==== Data records ====

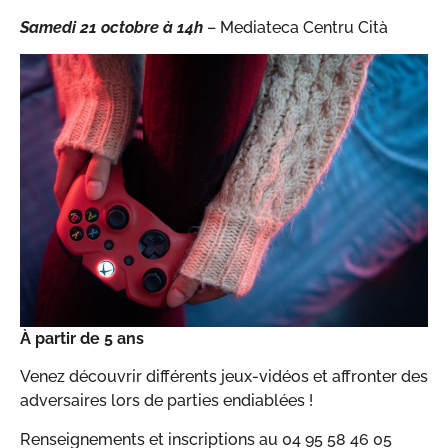
Samedi 21 octobre
à 14h
– Mediateca Centru Cità
À partir de 5 ans
Venez découvrir différents jeux-vidéos et affronter des
adversaires lors de parties endiablées !
Renseignements et inscriptions au 04 95 58 46 05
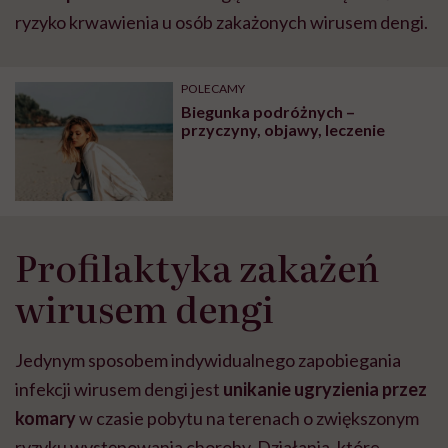
ryzyko krwawienia u osób zakażonych wirusem dengi.
POLECAMY
Biegunka podróżnych –
przyczyny, objawy, leczenie
Profilaktyka zakażeń
wirusem dengi
Jedynym sposobem indywidualnego zapobiegania
infekcji wirusem dengi jest
unikanie ugryzienia przez
komary
w czasie pobytu na terenach o zwiększonym
ryzyku występowania choroby. Działania, które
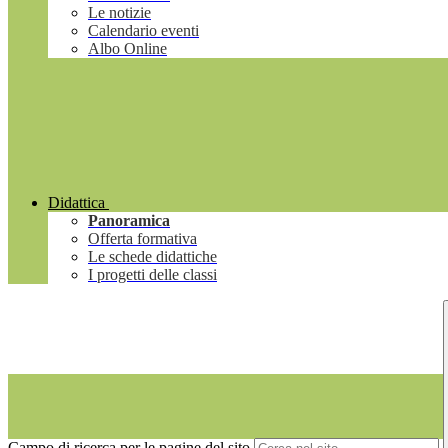
Le notizie
Calendario eventi
Albo Online
Didattica
Panoramica
Offerta formativa
Le schede didattiche
I progetti delle classi
Campo di ricerca per le pagine del sito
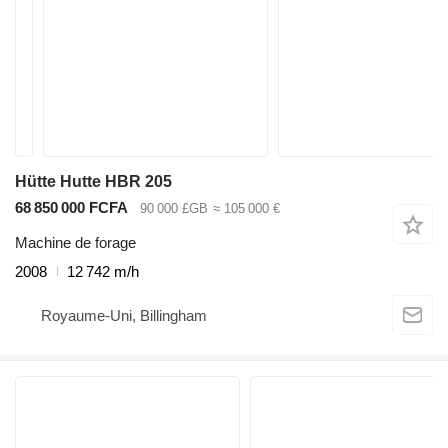
Hütte Hutte HBR 205
68 850 000 FCFA
90 000 £GB
≈ 105 000 €
Machine de forage
2008
12 742 m/h
Royaume-Uni, Billingham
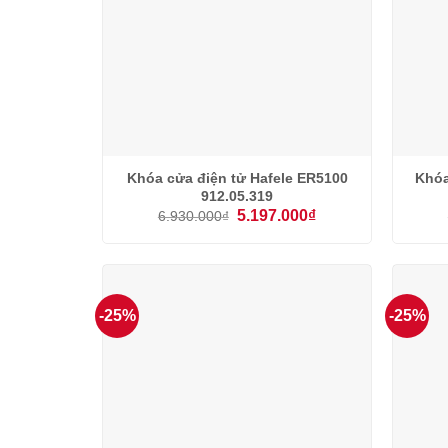
Khóa cửa điện tử Hafele ER5100
Khóa
912.05.319
Giá
Giá
5.197.000
₫
6.930.000
₫
gốc
hiện
là:
tại
6.930.000₫.
là:
5.197.000₫.
-25%
-25%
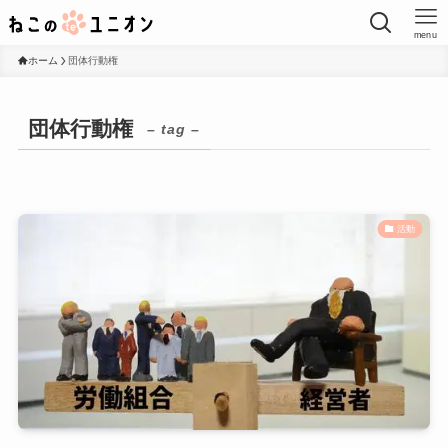
menu
ホーム
団体行動権
団体行動権
– tag –
活動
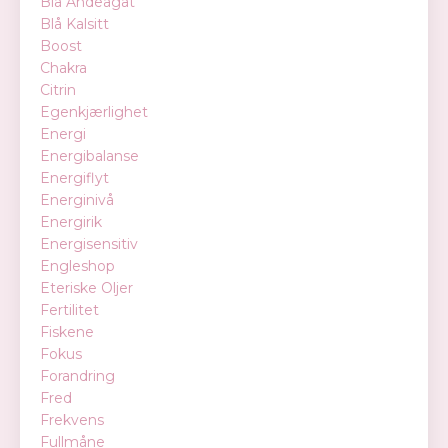
Blå Andeagat
Blå Kalsitt
Boost
Chakra
Citrin
Egenkjærlighet
Energi
Energibalanse
Energiflyt
Energinivå
Energirik
Energisensitiv
Engleshop
Eteriske Oljer
Fertilitet
Fiskene
Fokus
Forandring
Fred
Frekvens
Fullmåne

====

Go through the records and show every line with the string "wirusem" in it.

Your solution:
ryzyko krwawienia u osób zakażonych wirusem dengi.
wirusem dengi
infekcji wirusem dengi jest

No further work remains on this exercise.